Aim of the task →
Using the material below, state how many of its lines contain the string "varias", with no other words.

Entries supplied →
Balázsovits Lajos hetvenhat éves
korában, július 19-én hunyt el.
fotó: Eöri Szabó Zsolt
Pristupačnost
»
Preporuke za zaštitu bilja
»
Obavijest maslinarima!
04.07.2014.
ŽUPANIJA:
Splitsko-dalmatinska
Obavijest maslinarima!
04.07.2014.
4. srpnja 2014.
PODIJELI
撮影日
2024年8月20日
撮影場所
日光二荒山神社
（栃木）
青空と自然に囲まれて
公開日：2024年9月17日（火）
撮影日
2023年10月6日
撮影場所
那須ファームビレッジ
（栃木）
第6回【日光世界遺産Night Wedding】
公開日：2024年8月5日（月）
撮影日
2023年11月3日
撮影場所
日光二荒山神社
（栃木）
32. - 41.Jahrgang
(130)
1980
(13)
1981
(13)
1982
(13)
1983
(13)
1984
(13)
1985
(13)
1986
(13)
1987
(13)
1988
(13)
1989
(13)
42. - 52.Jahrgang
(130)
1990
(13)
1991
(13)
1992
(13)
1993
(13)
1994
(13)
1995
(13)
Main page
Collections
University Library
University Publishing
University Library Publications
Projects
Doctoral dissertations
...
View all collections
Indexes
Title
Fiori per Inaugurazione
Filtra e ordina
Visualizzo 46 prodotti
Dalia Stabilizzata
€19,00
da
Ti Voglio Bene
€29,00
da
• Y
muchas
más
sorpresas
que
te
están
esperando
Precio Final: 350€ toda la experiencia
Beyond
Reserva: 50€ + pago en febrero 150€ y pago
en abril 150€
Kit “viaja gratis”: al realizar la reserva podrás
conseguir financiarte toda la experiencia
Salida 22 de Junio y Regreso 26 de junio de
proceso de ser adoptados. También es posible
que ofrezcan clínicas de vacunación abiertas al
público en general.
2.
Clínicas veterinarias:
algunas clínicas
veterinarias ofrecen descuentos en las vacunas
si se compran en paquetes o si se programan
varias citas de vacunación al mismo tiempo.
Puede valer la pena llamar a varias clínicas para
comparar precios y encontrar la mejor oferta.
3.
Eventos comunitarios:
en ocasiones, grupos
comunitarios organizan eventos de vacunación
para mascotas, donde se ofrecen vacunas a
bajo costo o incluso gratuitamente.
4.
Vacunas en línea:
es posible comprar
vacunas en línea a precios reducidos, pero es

Response area →
2